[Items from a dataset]
....
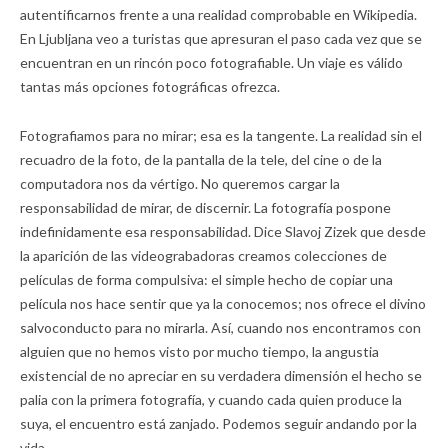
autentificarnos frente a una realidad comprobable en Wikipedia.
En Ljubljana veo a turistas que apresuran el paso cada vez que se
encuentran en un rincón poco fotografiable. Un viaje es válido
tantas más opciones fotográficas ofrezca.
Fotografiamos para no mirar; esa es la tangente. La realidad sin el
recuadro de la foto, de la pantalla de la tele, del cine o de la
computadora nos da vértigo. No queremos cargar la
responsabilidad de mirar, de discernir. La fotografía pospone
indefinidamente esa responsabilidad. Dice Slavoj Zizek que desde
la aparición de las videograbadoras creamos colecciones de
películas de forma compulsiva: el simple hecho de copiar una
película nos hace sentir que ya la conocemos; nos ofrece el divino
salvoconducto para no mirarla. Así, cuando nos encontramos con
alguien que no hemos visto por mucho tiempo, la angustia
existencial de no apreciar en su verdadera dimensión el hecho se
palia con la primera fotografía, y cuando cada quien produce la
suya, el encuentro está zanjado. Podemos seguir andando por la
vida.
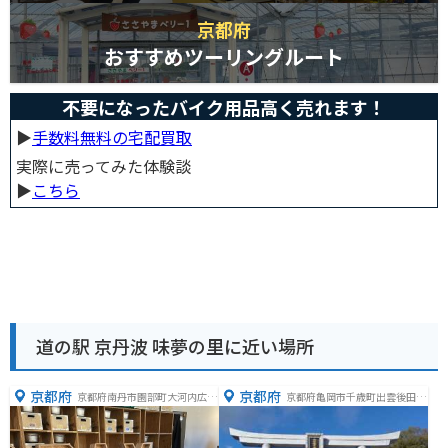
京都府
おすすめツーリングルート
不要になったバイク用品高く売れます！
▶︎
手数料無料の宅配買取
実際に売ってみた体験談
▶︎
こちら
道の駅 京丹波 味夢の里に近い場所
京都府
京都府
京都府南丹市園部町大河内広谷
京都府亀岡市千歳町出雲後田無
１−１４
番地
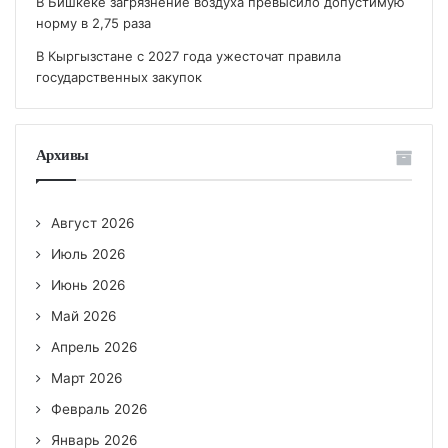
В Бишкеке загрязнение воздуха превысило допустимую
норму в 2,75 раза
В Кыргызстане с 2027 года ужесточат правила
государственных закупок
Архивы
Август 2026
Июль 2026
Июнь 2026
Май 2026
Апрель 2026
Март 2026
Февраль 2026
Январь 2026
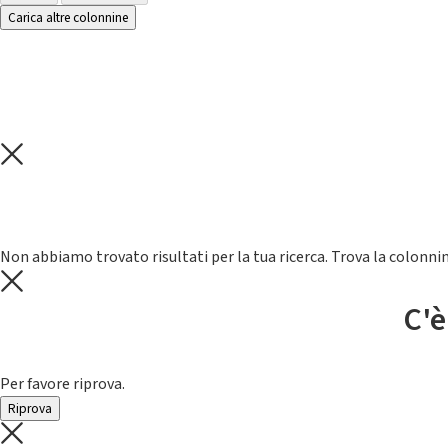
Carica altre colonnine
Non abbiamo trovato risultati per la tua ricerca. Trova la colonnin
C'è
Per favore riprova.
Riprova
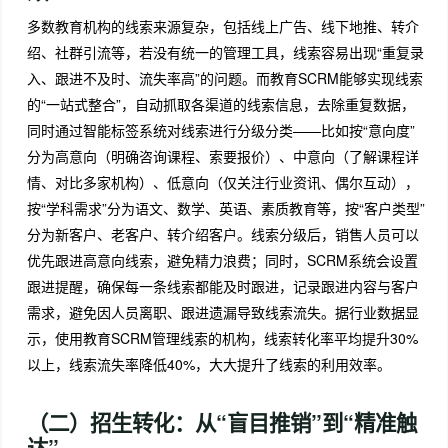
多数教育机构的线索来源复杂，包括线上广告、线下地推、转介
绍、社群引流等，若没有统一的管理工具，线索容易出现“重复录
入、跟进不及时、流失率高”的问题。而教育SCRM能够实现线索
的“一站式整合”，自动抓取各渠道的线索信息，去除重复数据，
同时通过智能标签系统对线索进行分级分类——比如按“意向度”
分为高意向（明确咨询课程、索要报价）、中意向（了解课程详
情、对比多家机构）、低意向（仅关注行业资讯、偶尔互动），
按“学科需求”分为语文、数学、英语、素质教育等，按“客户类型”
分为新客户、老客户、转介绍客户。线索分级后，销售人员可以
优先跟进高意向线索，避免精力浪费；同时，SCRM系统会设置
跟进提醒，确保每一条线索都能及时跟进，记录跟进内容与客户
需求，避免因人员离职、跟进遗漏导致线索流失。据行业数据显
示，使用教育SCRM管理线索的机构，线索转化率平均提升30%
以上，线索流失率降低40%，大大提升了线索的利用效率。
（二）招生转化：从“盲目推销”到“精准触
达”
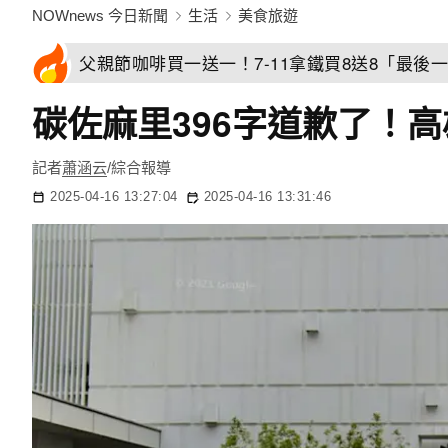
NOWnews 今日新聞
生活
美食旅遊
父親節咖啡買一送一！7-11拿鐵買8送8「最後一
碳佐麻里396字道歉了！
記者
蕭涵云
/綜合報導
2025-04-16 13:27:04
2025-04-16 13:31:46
....
What you have to do =
Restate word for word the lines from the one holding "以上，线索流失率降低40%，大大提升了线索的利用效率。" down through the last line of the records above, and do not include the pictures.

Result for this exercise =
以上，线索流失率降低40%，大大提升了线索的利用效率。
（二）招生转化：从“盲目推销”到“精准触
达”
NOWnews 今日新聞
生活
美食旅遊
父親節咖啡買一送一！7-11拿鐵買8送8「最後一
碳佐麻里396字道歉了！
記者
蕭涵云
/綜合報導
2025-04-16 13:27:04
2025-04-16 13:31:46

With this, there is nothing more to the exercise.